WES-Aneuploidy Scores Predict Immunotherapy Response in dMMR Endometrial Cancer
Biomarker Analysis of the AtTEnd Trial: Key Findings
Here’s a breakdown of the key findings from the biomarker analysis of the AtTEnd trial, focusing on the W-AS (Wnt Activation Score) biomarker:
Key Takeaways:
* dMMR Population: In patients with deficient mismatch repair (dMMR) endometrial cancer, high W-AS was associated with poorer outcomes (PFS and OS) when atezolizumab was added to chemotherapy compared to placebo plus chemotherapy.This suggests a subset of dMMR patients may not benefit from immunotherapy.
* Prevalence of High W-AS: High W-AS was found in 9.1% of patients with endometrial cancer in the dMMR population.

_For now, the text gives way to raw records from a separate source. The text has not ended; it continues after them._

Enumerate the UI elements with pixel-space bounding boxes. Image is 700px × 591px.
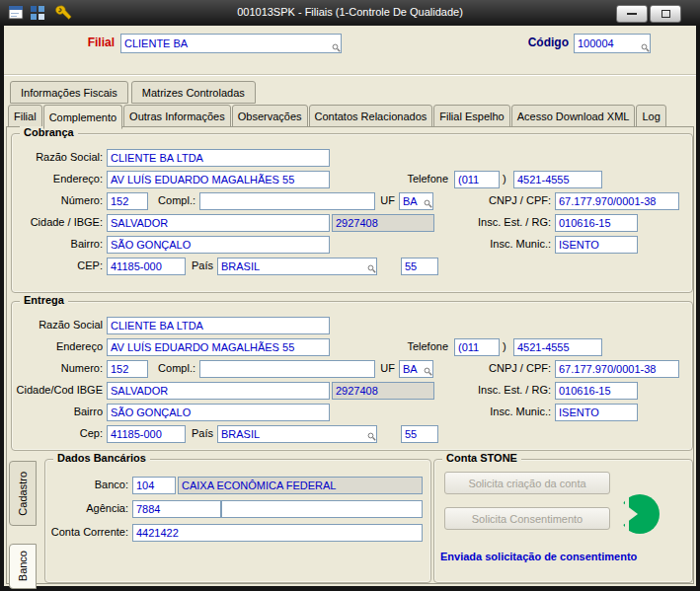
cobranca-bairro-input[interactable] xyxy=(107,236,330,254)
entrega-endereco-input[interactable] xyxy=(107,338,330,356)
entrega-razao-social-input[interactable] xyxy=(107,317,330,334)
window-title: 001013SPK - Filiais (1-Controle De Quali… xyxy=(0,6,700,18)
banco-codigo-input[interactable] xyxy=(132,477,176,494)
filial-field-wrap xyxy=(120,34,342,53)
cobranca-telefone-input[interactable] xyxy=(513,171,602,188)
cobranca-telefone-paren: ) xyxy=(503,170,510,187)
lookup-icon[interactable] xyxy=(367,432,376,441)
dados-bancarios-groupbox: Dados Bancários Banco: Agência: Conta Co… xyxy=(44,459,431,583)
conta-corrente-input[interactable] xyxy=(132,524,423,542)
codigo-label: Código xyxy=(515,36,569,49)
cobranca-pais-label: País xyxy=(188,257,213,274)
entrega-insc-munic-label: Insc. Munic.: xyxy=(403,403,551,420)
entrega-telefone-input[interactable] xyxy=(513,338,602,356)
cobranca-compl-input[interactable] xyxy=(199,192,375,210)
side-tab-banco-label: Banco xyxy=(17,551,29,581)
side-tab-cadastro[interactable]: Cadastro xyxy=(9,461,37,526)
header-divider xyxy=(4,74,696,76)
cobranca-pais-codigo-input[interactable] xyxy=(401,258,438,275)
cobranca-groupbox: Cobrança Razão Social: Endereço: Telefon… xyxy=(11,133,693,293)
tab-informacoes-fiscais[interactable]: Informações Fiscais xyxy=(10,81,128,104)
cobranca-cidade-label: Cidade / IBGE: xyxy=(12,213,103,231)
tab-filial[interactable]: Filial xyxy=(8,105,42,128)
entrega-numero-label: Numero: xyxy=(12,359,103,377)
entrega-insc-est-input[interactable] xyxy=(555,382,638,400)
minimize-button[interactable] xyxy=(616,5,648,23)
cobranca-cidade-input[interactable] xyxy=(107,214,330,232)
minimize-icon xyxy=(627,13,637,15)
entrega-telefone-ddd-input[interactable] xyxy=(454,338,500,356)
cobranca-insc-munic-input[interactable] xyxy=(555,236,638,254)
entrega-cidade-label: Cidade/Cod IBGE xyxy=(12,381,103,399)
solicita-criacao-conta-button[interactable]: Solicita criação da conta xyxy=(444,472,610,494)
tab-acesso-download-xml[interactable]: Acesso Download XML xyxy=(511,105,636,128)
cobranca-insc-munic-wrap xyxy=(555,235,638,253)
maximize-button[interactable] xyxy=(650,5,681,23)
side-tab-banco[interactable]: Banco xyxy=(9,544,37,589)
cobranca-pais-wrap xyxy=(217,257,377,274)
tab-log[interactable]: Log xyxy=(636,105,665,128)
agencia-input[interactable] xyxy=(132,500,221,518)
banco-nome-wrap xyxy=(178,476,423,493)
cobranca-bairro-label: Bairro: xyxy=(12,235,103,253)
solicita-consentimento-button[interactable]: Solicita Consentimento xyxy=(444,507,610,530)
codigo-input[interactable] xyxy=(574,34,651,53)
entrega-bairro-wrap xyxy=(107,403,330,420)
entrega-cidade-input[interactable] xyxy=(107,382,330,400)
lookup-icon[interactable] xyxy=(332,43,341,52)
entrega-endereco-wrap xyxy=(107,337,330,355)
entrega-bairro-label: Bairro xyxy=(12,403,103,420)
cobranca-cnpj-input[interactable] xyxy=(555,192,679,210)
cobranca-uf-label: UF xyxy=(377,191,395,209)
cobranca-cep-wrap xyxy=(107,257,186,274)
upper-tab-bar: Informações Fiscais Matrizes Controladas xyxy=(10,81,257,104)
entrega-compl-input[interactable] xyxy=(199,360,375,378)
cobranca-razao-social-input[interactable] xyxy=(107,149,330,167)
cobranca-numero-input[interactable] xyxy=(107,192,148,210)
entrega-bairro-input[interactable] xyxy=(107,404,330,421)
cobranca-telefone-ddd-input[interactable] xyxy=(454,171,500,188)
entrega-pais-codigo-wrap xyxy=(401,424,438,442)
entrega-insc-munic-input[interactable] xyxy=(555,404,638,421)
cobranca-cep-input[interactable] xyxy=(107,258,186,275)
tab-complemento[interactable]: Complemento xyxy=(43,105,122,129)
entrega-telefone-wrap xyxy=(513,337,602,355)
cobranca-endereco-label: Endereço: xyxy=(12,170,103,187)
conta-stone-title: Conta STONE xyxy=(442,452,521,464)
cobranca-compl-label: Compl.: xyxy=(150,191,195,209)
tab-outras-informacoes[interactable]: Outras Informações xyxy=(123,105,231,128)
dados-bancarios-title: Dados Bancários xyxy=(53,452,150,464)
entrega-numero-input[interactable] xyxy=(107,360,148,378)
side-tab-cadastro-label: Cadastro xyxy=(17,472,29,516)
cobranca-numero-label: Número: xyxy=(12,191,103,209)
agencia-compl-input[interactable] xyxy=(221,500,423,518)
banco-label: Banco: xyxy=(45,476,128,493)
cobranca-cidade-wrap xyxy=(107,213,330,231)
cobranca-cnpj-wrap xyxy=(555,191,679,209)
entrega-razao-social-label: Razão Social xyxy=(12,316,103,333)
cobranca-insc-est-wrap xyxy=(555,213,638,231)
filial-input[interactable] xyxy=(120,34,342,53)
entrega-insc-est-label: Insc. Est. / RG: xyxy=(403,381,551,399)
stone-status-text: Enviada solicitação de consentimento xyxy=(440,551,637,562)
entrega-cnpj-input[interactable] xyxy=(555,360,679,378)
codigo-field-wrap xyxy=(574,34,651,53)
tab-contatos-relacionados[interactable]: Contatos Relacionados xyxy=(309,105,433,128)
cobranca-insc-est-input[interactable] xyxy=(555,214,638,232)
cobranca-endereco-wrap xyxy=(107,170,330,187)
entrega-cep-input[interactable] xyxy=(107,425,186,443)
tab-matrizes-controladas[interactable]: Matrizes Controladas xyxy=(131,81,256,104)
tab-observacoes[interactable]: Observações xyxy=(232,105,308,128)
lookup-icon[interactable] xyxy=(641,43,650,52)
cobranca-pais-input[interactable] xyxy=(217,258,377,275)
entrega-pais-input[interactable] xyxy=(217,425,377,443)
entrega-cnpj-label: CNPJ / CPF: xyxy=(403,359,551,377)
lookup-icon[interactable] xyxy=(367,264,376,273)
cobranca-endereco-input[interactable] xyxy=(107,171,330,188)
tab-filial-espelho[interactable]: Filial Espelho xyxy=(433,105,509,128)
entrega-pais-codigo-input[interactable] xyxy=(401,425,438,443)
cobranca-insc-est-label: Insc. Est. / RG: xyxy=(403,213,551,231)
app-window: 001013SPK - Filiais (1-Controle De Quali… xyxy=(0,0,700,591)
conta-stone-groupbox: Conta STONE Solicita criação da conta So… xyxy=(433,459,693,583)
cobranca-telefone-ddd-wrap xyxy=(454,170,500,187)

* Low W-AS Benefit: Patients with low W-AS in the dMMR population showed a important OS benefit with atezolizumab (HR 0.40, P =.0043). Median OS was not estimable (NE) with atezolizumab vs 37.2 months with placebo.
* High W-AS No Benefit: Patients with high W-AS in the dMMR population did not show a significant OS benefit with atezolizumab (HR 1.36, P = .7238). Median OS was 11.2 months with atezolizumab vs 31.8 months with placebo.
* Ongoing Analysis: Analysis of the non-dMMR population is still underway.
* Potential Predictive Biomarker: Researchers believe W-AS may identify approximately 10% of dMMR endometrial cancer patients who do not benefit from adding immunotherapy to chemotherapy. Though, they emphasize the need for validation in larger cohorts.
About the AtTEnd Trial:
* Design: A phase 3, multicenter, double-blind, randomized, placebo-controlled trial.
* participants: Patients with advanced or recurrent endometrial carcinoma or carcinosarcoma (nonetheless of MMR status).
* Treatment: Atezolizumab + chemotherapy vs. placebo + chemotherapy.
* Previous Findings: The trial previously showed a significant advancement in Progression-Free Survival (PFS) with the addition of atezolizumab (HR 0.36, P = .0005). Median PFS was NR with atezolizumab vs 6.9 months with placebo.
* Biomarker analysis: Whole Exome Sequencing (WES) was performed on 234 samples (88% of available dMMR samples, and a portion of non-dMMR samples).